Available data:
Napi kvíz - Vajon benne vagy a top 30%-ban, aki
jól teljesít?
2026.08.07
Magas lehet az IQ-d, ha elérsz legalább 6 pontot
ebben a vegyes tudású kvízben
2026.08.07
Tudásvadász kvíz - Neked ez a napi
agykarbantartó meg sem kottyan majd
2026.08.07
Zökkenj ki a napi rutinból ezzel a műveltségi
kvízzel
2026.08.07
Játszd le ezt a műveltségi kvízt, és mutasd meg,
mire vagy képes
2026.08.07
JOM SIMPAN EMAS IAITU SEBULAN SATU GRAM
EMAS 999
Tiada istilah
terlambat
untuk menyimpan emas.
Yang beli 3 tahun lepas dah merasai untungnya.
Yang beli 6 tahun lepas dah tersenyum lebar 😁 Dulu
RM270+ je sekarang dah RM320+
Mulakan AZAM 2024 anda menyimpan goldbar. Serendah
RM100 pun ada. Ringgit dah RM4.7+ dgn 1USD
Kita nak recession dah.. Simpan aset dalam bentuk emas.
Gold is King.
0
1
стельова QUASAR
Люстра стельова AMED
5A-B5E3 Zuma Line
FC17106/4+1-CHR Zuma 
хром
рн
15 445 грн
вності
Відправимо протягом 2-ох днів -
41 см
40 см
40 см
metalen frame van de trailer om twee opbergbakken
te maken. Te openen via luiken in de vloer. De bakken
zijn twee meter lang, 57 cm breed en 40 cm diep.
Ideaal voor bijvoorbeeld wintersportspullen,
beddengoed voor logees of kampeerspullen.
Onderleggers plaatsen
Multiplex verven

What to work on: Using the listing above, gather each line that holds the string "vagy" and copy it.

Response to the task:
Napi kvíz - Vajon benne vagy a top 30%-ban, aki
mire vagy képes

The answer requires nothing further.